UConn Extension has a long history of delivering high-quality educational experiences to the citizens of Connecticut. These programs enhance the wellbeing of families, communities, and businesses across the state. Extension faculty and staff plan and implement programs, and feel a deep sense of pride and commitment to extending knowledge, and very often, changing lives in the process.
Many Extension employees and retirees feel strongly about the need to give back to the organization that gave them their livelihood. Two of UConn Extension’s generous donors, one a current employee and the other retired, explain why they give back, and what it means to see their contributions enhance the lives of others.
Nancy Bull, Extension Professor
“Why give? Giving was part of my growing up as I watched my parents involved with my dad’s students and my mom’s social organizations. When I started in Extension, I saw how much 4-H volunteers gave of their time and talents, and how unselfish they were. While we did not always agree on how to do something, or why we should do so, had it not been for the volunteers involved in the 4-H and county fair programs, there would have not been the opportunity for so many youth to learn and grow.
It is the give and take between and among our engaged volunteers that is humbling for me. Giving of time is not always possible, and so at times I have chosen to give money. I have seen what our Connecticut volunteers can do with donated funds given by others, and what a difference those funds can make.
Over the decades of being involved with 4-H I have watched volunteers who had very little in material goods, give
of their time over and over again, even when their opinions were not always in line with mine. As we watch youth grow and evolve, I can see the next generation of volunteers emerging. Hopefully a few dollars here or there will make their roles and responsibilities a little easier, and the load a little lighter.”
Carole Eller, Retired Extension Educator
“I began working for Cooperative Extension with the 4-H Youth Development Program when I was in college. For two summers I was the water- front Director at Nassau County 4-H Camp. It was there I learned that women didn’t need to be Home Economists to be educators. My first job was in Niagara County, NY. Here, I was able to do wonderful things for low-income girls. I got people to donate money that allowed girls in the summer program to be taken to dinner at an up-scale restaurant, a first experience, and high school students to attend a concert and summer stock performance. I could see the importance of private donations to the lives of 4-Hers.

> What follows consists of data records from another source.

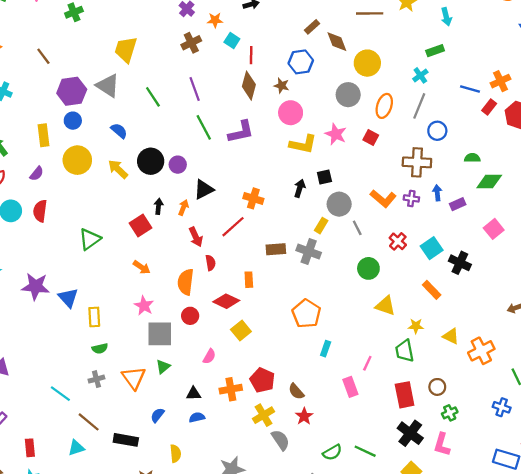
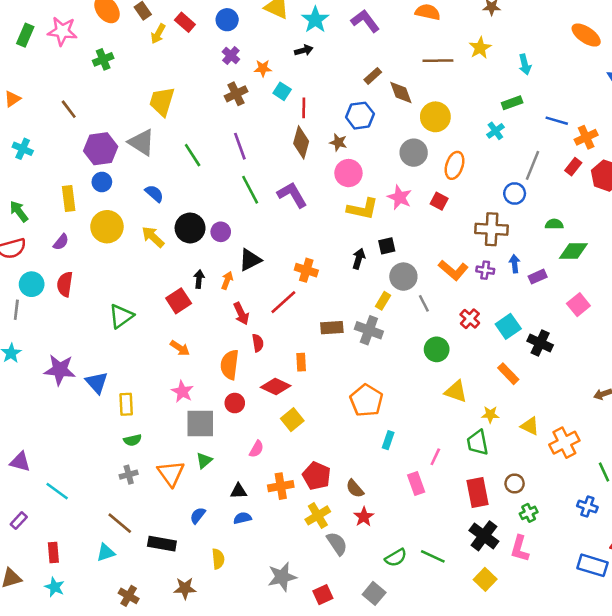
blue line: (470, 89) -> (557, 121), moved
gray line: (419, 106) -> (532, 165), moved
purple L-shape: (241, 132) -> (292, 195), turned -108
cyan line: (60, 394) -> (57, 491), moved

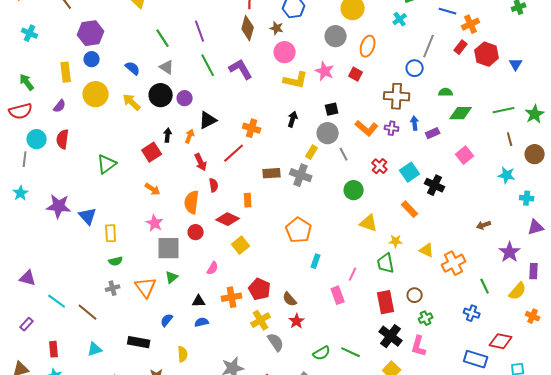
gray triangle: (141, 142) -> (167, 67), moved, size x0.7
black square: (387, 246) -> (332, 109), moved
brown line: (120, 523) -> (88, 312), moved

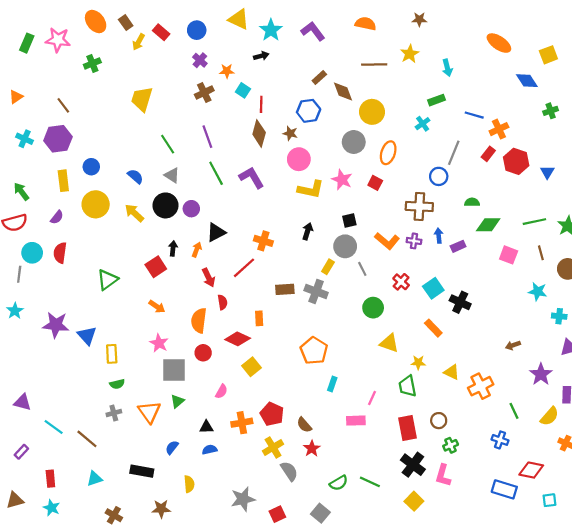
purple hexagon: (91, 33) -> (58, 139), moved
pink square: (465, 155) -> (509, 255), moved, turned -30
pink rectangle: (338, 295) -> (356, 421), turned -72

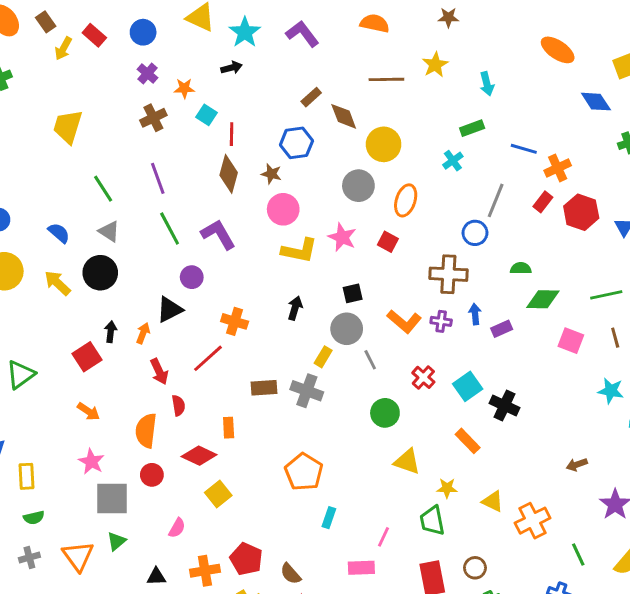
purple circle: (191, 209) -> (192, 277), moved

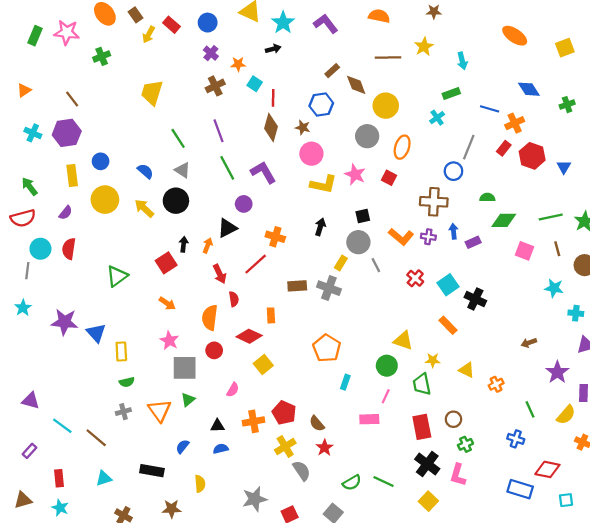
blue diamond: (596, 102) -> (529, 89), moved
green circle: (385, 413) -> (387, 366), moved
orange cross: (533, 521) -> (496, 384), size x0.6

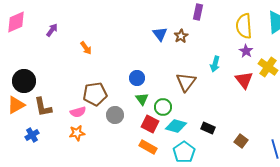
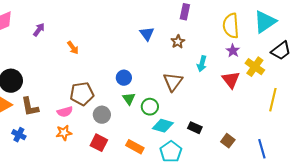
brown star: (181, 36) -> (178, 42), moved
red square: (150, 124) -> (99, 143), moved
blue cross: (32, 135) -> (19, 135), turned -32

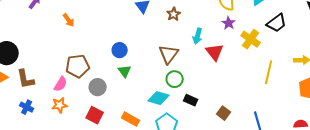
red triangle: (231, 80) -> (215, 52), moved
green circle: (150, 107) -> (175, 79), moved
pink semicircle: (65, 112) -> (61, 84), turned -42
blue cross: (19, 135) -> (27, 107), moved

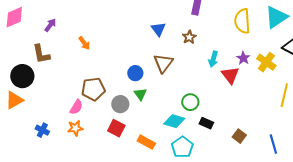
purple star: (229, 23) -> (243, 58), moved
brown triangle: (169, 54) -> (163, 63), moved
brown L-shape: (26, 79) -> (41, 54), moved
gray circle: (98, 87) -> (120, 104), moved
red square: (95, 115) -> (116, 128), moved

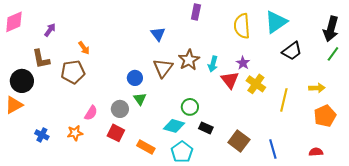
brown star: (189, 37) -> (189, 60), moved, size x1.5
yellow cross: (266, 62) -> (256, 84), moved
brown pentagon: (93, 89) -> (73, 72), moved
pink semicircle: (76, 107) -> (91, 113), moved
brown square: (239, 136) -> (239, 141), size x1.5

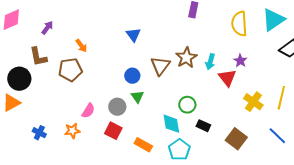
blue triangle: (158, 34) -> (133, 35), moved
yellow cross: (256, 84) -> (253, 102), moved
cyan diamond: (174, 126) -> (171, 124), turned 65
blue line: (273, 149) -> (277, 136), moved, turned -30

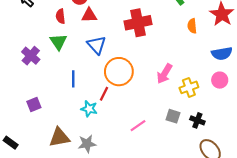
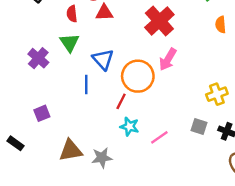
red cross: (138, 23) -> (159, 21), turned -30
blue triangle: (97, 45) -> (103, 59), moved
pink arrow: (165, 74) -> (168, 59), moved
cyan star: (89, 109) -> (129, 127), moved
black rectangle: (11, 143) -> (16, 143), moved

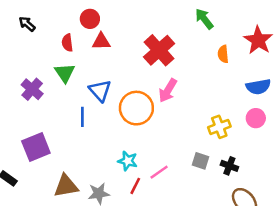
red line: (121, 101) -> (135, 186), moved
purple square: (42, 113) -> (36, 147), size x1.6

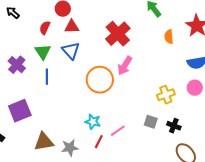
red semicircle: (67, 43) -> (45, 28), turned 32
blue triangle: (100, 90) -> (71, 51), moved
blue line: (82, 117) -> (47, 77), moved

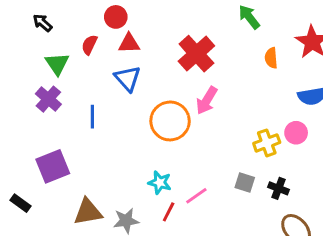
green triangle: (43, 52) -> (57, 64), moved
pink circle: (195, 88) -> (296, 133), moved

I was non-traditional in many ways. 4-H was not all cows and cooking. I worked in New Jersey, and then came to Connecticut in the mid 1970’s. First, working in Windham County and then Tolland. At about this time, Elsie Trabue, a former secretary in the state office died and left a trust fund with the university for 4-H. This money had few, if any strings attached, and it provided funds for rich experiences for kids. She set an example for me. I want all children to have the experiences of a 4-H program, not necessarily in a specific project area, but citizenship, leadership, science and technology. I hope that my contributions help future Extension Educators have the resources to keep reaching out and expanding kids horizons, making the world exciting in positive ways.”
As we look to the future of Extension and the ability to provide innovative programming that impacts families and communities across the state, support is needed more than ever.